## Data for review:
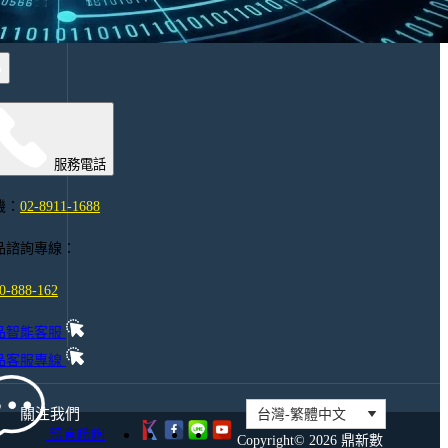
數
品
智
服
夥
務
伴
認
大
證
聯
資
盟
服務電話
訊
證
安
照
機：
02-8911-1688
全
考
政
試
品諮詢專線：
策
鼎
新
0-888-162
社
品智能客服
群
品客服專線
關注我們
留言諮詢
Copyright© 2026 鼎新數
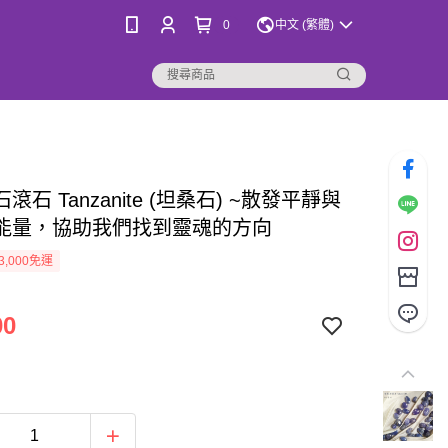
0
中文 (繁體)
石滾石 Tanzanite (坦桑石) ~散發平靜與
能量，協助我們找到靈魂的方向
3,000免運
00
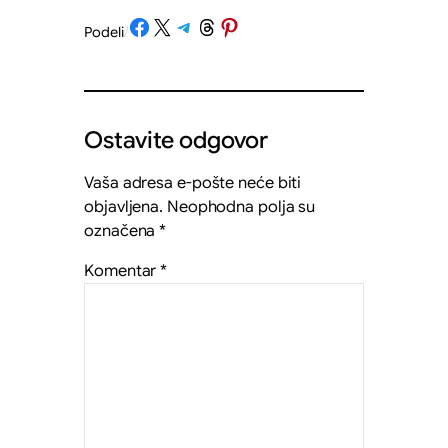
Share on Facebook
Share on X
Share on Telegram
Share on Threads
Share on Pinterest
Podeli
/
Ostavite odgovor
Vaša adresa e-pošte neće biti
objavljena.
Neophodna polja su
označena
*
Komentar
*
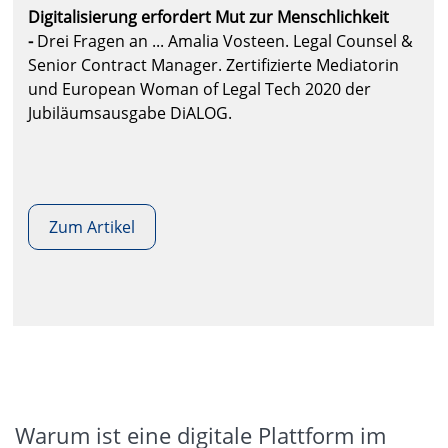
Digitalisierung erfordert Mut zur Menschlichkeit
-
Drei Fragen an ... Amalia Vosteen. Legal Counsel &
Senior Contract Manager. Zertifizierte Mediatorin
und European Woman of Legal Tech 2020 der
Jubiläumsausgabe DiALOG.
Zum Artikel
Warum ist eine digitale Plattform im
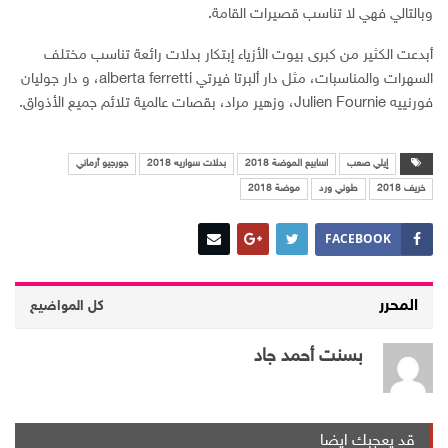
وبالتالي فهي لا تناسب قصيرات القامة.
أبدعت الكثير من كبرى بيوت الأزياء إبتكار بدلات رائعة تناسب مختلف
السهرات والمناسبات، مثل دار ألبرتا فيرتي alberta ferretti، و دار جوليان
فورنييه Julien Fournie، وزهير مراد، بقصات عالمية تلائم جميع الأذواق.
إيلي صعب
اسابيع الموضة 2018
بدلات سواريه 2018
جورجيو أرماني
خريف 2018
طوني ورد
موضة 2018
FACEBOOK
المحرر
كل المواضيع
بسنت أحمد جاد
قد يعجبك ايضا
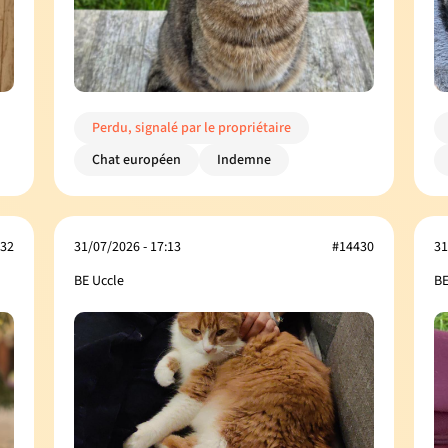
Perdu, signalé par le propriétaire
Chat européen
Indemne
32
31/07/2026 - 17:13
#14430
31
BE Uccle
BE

## What is needed:
Every line from the one with "أبدعت الكثير من" through the last line of the data must be copied exactly. Leave the pictures out.

## Answer to the exercise:
أبدعت الكثير من كبرى بيوت الأزياء إبتكار بدلات رائعة تناسب مختلف
السهرات والمناسبات، مثل دار ألبرتا فيرتي alberta ferretti، و دار جوليان
فورنييه Julien Fournie، وزهير مراد، بقصات عالمية تلائم جميع الأذواق.
إيلي صعب
اسابيع الموضة 2018
بدلات سواريه 2018
جورجيو أرماني
خريف 2018
طوني ورد
موضة 2018
FACEBOOK
المحرر
كل المواضيع
بسنت أحمد جاد
قد يعجبك ايضا
Perdu, signalé par le propriétaire
Chat européen
Indemne
32
31/07/2026 - 17:13
#14430
31
BE Uccle
BE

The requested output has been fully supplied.